Stevenson specified these deaths were patients with COVID-19 as it isn’t clear whether the patients died of the virus, just that they tested positive for it.

Stevenson said it was a people are really struggling with isolation and a lack of socialization with their peers,” she said.

Another positive she said she has seen is Darien residents are re-discovering the outdoors, whether the beaches, or parks, or just out walking.
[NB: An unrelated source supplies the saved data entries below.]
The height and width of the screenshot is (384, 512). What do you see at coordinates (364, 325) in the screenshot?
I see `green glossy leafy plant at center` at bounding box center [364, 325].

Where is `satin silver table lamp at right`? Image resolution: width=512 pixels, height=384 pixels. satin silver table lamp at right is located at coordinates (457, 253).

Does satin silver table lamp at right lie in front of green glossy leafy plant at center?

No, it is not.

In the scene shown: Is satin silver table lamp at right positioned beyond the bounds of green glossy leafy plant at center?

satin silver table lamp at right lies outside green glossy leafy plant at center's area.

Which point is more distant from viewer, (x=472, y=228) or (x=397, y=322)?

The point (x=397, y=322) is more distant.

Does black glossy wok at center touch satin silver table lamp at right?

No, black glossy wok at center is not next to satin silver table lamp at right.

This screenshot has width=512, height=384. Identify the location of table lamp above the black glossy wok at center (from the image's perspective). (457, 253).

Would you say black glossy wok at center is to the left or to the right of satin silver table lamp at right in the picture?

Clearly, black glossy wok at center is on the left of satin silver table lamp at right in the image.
Stevenson said that inspired the Board of Selectmen to include enhancements to outdoor spaces in its current budget process.

The COVID-19 process has also strengthened community collaborations with nonprofits as well her relationship with fellow town leaders across the region and state.To that end, Stevenson said the town is looking at increased effective communications from Town Hall and encouraged all to sign up for her weekly Code Red messages.

Stevenson also addressed highlights from the upcoming legislative session that she felt might impact Darien.

A proposed legislation for a state-wide property tax by Senate President Martin Looney and another proposing an increase on the capital gains tax would both impact Darien negatively.

“It’s estimated that there could be an additional $5 million tax burden on Darien if that goes through. It is something to be mindful of. We need to look all in on our tax burden on residents,” she said.

Stevenson also addressed proposals by Desegregate CT, which would allow the state to take control of some local zoning decisions. Some of the proposals would be multifamly housing within a certain area of commercial corridors like the Post Road or transit areas, like the town’s two train stations, would be built “as of right.”

As of right, she said, means no public hearing process is required, as has been the previous practice.

She the housing would be two- to four-family sizes, and the policies would also eliminate minimum parking requirements which would result in more street parking.

Stevenson said she’s been on a task force regarding these proposals and has had the ability to work directly with and give feedback to Sara Bronin, the head of Desegregate CT.

“I’ve offered ideas to help modify this proposal to make it more digestible for small towns like Darien,” she said.

Stevenson said the risk is the ultimate urbanization of Darien, which she said is not why people move to the town and not why small businesses open. She said she can think of areas in town where these projects might work, and others they wouldn’t.

“I’m trying to strike the right balance to make this appropriate for Darien,” Stevenson said.